DCF established the college coach program and supports the Florida Reach Network because, despite free tuition, former foster children graduate at lower rates than their peers, said Pengelley, now the executive director of the Palmer Monroe Teen Center in Tallahassee.
“Depending on the age group examined and particular study, between one percent and 11 percent of all foster youth have graduated from college,” Pengelley added. “Compare that to the 38 percent of adults age 25-29 who have earned a two-year college degree or higher.”
The statistics Pengelley cited come from a 2009 study from the University of Chicago and U.S. Census data cited in a 2016 article published by the Juvenile Law Center in Philadelphia.
At the Florida Reach Symposium, between 80 and 100 members of Florida Reach and guests will learn about effective programs that are supporting these emerging adults.
The symposium will start off with a presentation by members of Florida Youth Shine, a statewide youth-driven, peer-led organization that empowers current and former foster youth to become leaders and advocates. Other topics planned for June 9 include housing, K-12 education issues and college-based support programs such as the Educate Tomorrow at Miami-Dade College Single Stop Program.
On Friday, June 10, the itinerary will include sessions on university campus support programs, such as the FIU Fostering Panther Pride Program, as well as nutrition and health (including mental health), legal issues and community partnerships.

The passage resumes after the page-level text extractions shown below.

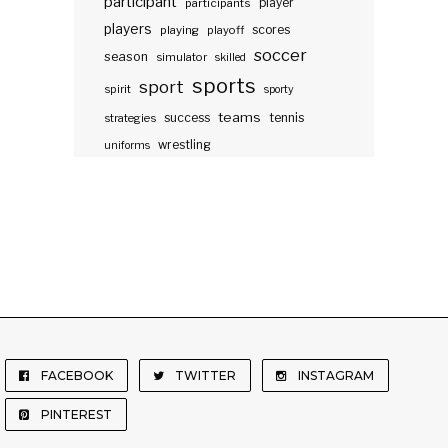
participant
participants
player
players
scores
playing
playoff
soccer
season
simulator
skilled
sports
sport
spirit
sporty
teams
success
tennis
strategies
wrestling
uniforms
FACEBOOK
TWITTER
INSTAGRAM
PINTEREST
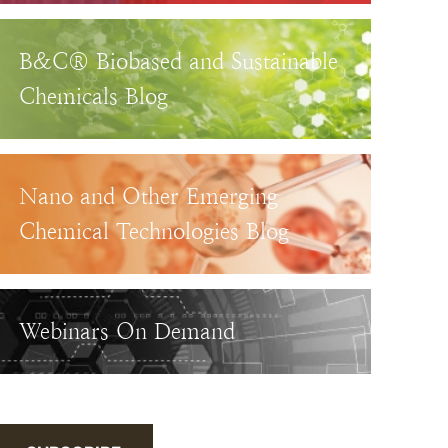
B&C® Biobased and Sustainable
Chemicals Blog
Nano and Other Emerging
Chemical Technologies Blog
Webinars On Demand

As in years past, the conference is expected to draw participants from South Florida, Orlando, Tampa, Tallahassee, and other parts of Florida. A high number of attendees from Broward and Palm Beach counties are expected, including representatives from faith-based programs that focus on foster children.
“We really want to spread Florida Reach’s message and mission to anyone working to support foster youth,” said Joe Murray, a co-founder of Florida Reach and Ohio Reach and director of University Advising Services at FAU. “The symposium is an opportunity to learn about campus-based programs effectively serving these resilient young people and connecting resources across organizations.”
As an example of how resiliency can triumph over trials, Perry, the FAMU graduate, hopes her story and the training she has prepared will motivate conference attendees to join the cause.
“Often we hear about the few people or the one person, like me, who graduates,” she said. “The bigger story is that too many of us don’t ever graduate. I have younger brothers and sisters coming up, so I want to help improve the statistics.”